November 08, 1987|JOAN DRAKE | Drake is a Times staff writer.

Sometimes, it's better to take in take-out than to dream the impossible dream. Herewith, a guide to selected take-out places. Follow it and in a half hour or less you can buy all the ingredients for a dinner party--ready to serve!

Sometimes it's better to take in take-out than to dream the impossible dream. Unless you have the oven for it (and you don't), pizza is better purchased than produced. The same can be true for Double Chocolate Mousse Cake or Catfish with Ginger-Garlic Sauce. So if entertaining at home is your idea of a class act, but cooking's not your forte and time is a problem, upscale takeout food can be your salvation. A couple of quick stops at nearby establishments can provide you with the elements of a complete dinner menu. You then personalize the culinary statement with a creative selection of your own china and accessories. Sound interesting? We thought so. Herewith, a sampling of area takeout firms that will show you how easy entertaining at home can be, especially when your abilities may not be as great as your ambitions.


Trendy Montana Avenue and environs offer a multitude of dinner opportunities. Stop at 7th Heaven for black-bean chili, corn-bread casserole and Louisiana baked chicken. It also offers bread pudding with vanilla sauce to serve for dessert. If you don't plan to serve the food immediately, they'll provide directions for reheating the chili and casserole.

Down the street--at Fireside Market and Cellars--you can pick up beer or soft drinks, along with sour cream, green onions, shredded cheese and black olives to top the chili. Then there's a rich vanilla ice cream that can be served with the bread pudding.

This down-home food calls for casual serving dishes and wicker baskets. Set the table with a blue-and-white-checked tablecloth and napkins, simple dinner plates, flatware and glasses.

7th Heaven, 710 Montana Ave., Santa Monica , (213) 451-0077. Open Monday through Friday, 7 a.m. to 8 p.m.; Saturday and Sunday, 7 a.m. to 7 p.m.

Fireside Market and Cellars, 1421 Montana Ave., Santa Monica, (213) 393-2888. Open Monday through Thursday, 8 a.m. to 9:30 p.m.; Friday and Saturday, 8 a.m. to 10 p.m. and Sunday, 8 a.m. to 9 p.m.


A spectacular Japanese meal can be collected in minutes during a single stop at Little Tokyo Square. Yaohan, the food emporium in this complex, offers a virtual gold mine of menu possibilities.

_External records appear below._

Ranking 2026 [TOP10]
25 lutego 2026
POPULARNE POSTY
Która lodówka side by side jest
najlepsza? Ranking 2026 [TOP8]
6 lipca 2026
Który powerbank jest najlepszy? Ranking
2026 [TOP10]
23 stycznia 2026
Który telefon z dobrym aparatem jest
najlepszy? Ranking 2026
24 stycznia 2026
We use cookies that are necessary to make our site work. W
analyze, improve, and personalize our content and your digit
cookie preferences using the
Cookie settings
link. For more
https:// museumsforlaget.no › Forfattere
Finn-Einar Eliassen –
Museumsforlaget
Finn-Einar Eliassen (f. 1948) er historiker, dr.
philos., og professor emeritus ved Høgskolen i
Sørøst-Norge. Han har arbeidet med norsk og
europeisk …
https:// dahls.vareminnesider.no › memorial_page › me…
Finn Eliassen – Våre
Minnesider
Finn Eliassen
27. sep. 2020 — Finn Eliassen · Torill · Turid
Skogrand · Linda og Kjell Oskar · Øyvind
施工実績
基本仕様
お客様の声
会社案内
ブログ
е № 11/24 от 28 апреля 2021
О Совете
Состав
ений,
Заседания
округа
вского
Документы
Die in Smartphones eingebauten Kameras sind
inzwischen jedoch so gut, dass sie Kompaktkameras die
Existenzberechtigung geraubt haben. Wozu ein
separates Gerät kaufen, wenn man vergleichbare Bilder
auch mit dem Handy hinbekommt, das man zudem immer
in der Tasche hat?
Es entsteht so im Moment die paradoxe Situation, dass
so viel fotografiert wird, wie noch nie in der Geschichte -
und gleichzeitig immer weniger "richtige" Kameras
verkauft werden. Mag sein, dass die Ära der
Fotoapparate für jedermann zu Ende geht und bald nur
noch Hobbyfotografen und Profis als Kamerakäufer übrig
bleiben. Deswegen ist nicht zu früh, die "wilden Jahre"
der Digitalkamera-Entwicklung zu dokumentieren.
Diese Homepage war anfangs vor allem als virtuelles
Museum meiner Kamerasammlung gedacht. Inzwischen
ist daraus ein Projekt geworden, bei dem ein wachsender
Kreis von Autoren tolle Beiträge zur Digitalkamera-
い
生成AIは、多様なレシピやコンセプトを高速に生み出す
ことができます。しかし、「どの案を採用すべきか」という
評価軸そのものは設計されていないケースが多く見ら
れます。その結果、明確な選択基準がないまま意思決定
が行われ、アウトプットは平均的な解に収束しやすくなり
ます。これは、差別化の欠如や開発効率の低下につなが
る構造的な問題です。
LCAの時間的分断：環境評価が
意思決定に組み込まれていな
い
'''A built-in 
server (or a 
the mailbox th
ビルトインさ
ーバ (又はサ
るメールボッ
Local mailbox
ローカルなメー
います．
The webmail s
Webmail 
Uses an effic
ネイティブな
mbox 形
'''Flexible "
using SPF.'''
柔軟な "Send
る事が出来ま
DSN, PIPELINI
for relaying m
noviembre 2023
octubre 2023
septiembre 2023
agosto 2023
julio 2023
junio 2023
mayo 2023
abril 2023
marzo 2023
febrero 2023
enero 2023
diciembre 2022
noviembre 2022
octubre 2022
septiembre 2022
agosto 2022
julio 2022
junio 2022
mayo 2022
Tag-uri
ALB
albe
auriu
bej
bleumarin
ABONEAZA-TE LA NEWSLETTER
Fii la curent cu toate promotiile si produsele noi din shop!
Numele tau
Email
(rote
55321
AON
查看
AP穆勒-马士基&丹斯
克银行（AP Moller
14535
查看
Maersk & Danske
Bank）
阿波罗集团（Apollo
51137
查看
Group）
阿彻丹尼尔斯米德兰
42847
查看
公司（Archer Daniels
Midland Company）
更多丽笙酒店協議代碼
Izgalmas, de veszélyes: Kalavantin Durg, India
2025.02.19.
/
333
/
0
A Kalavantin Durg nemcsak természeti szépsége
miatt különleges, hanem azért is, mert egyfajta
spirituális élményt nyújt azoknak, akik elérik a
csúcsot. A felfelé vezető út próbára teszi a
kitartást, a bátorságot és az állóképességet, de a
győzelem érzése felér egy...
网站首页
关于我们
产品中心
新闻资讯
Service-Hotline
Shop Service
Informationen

All types of beautifully prepared sushi come prepacked. Six prepared dinners--vegetable, shrimp, salmon teriyaki, beef teriyaki, chicken teriyaki and salmon--are sold in round cardboard containers that resemble the traditional bamboo steamers. Japanese-style fried chicken and vegetable tempura are offered in the hot deli case, and there's roast chicken for the less adventurous. The market offers a good selection of Japanese tea, beer, wine and sake to go.

Yaohan has a bakery, but you might also want to check out Ginza Ya Fresh Bakery, located just inside the 3rd Street entrance of Little Tokyo Square. An assortment of its pastries, artfully arranged on a lacquered tray, would make an ideal finale to dinner.

This is the type of meal to serve casually around a coffee table. Spread a large tatami mat under the table and supply plenty of pillows for the comfort of guests. Since the food is so artistic in itself, use simple, solid-colored or slightly patterned dishes for serving. Chopsticks and tea and sake service sets will carry through an Oriental theme.

Yaohan, Little Tokyo Square, 333 S. Alameda St., Los Angeles, (213) 687-6699. Open daily, 9:30 a.m. to 8 p.m.

Ginza Ya Fresh Bakery, Little Tokyo Square, 333 S. Alameda St., Los Angeles, (213) 626-1904. Open daily, 9 a.m. to 7 p.m.


One stop at Bristol Farms is all it takes to collect the makings of a casual Italian meal. Let guests graze on antipasto, roasted peppers and eggplant, marinated artichokes and pasta salads from the deli case. You'll also find Italian wines and sparkling Italian mineral water.

After such hearty appetizers, the store's prepared minestrone soup and a loaf of crusty bread can suffice for the entree. Reheat the soup in a kettle on top of the range or in a Crock Pot, the bread in the oven.

In the frozen-food case you'll find Italian ices and ice creams, and just above, packaged Italian cream cake and an assortment of cookies. The store sells coffee beans, but you can also walk across the parking lot to Euro Coffee Roasters and pick up some espresso coffee beans to brew .

Since this is a trattoria-type meal, keep dishes and accessories simple. Some traditional tumbler wine glasses (rather than stemmed) and Italian colors--red, white and green--might be used effectively.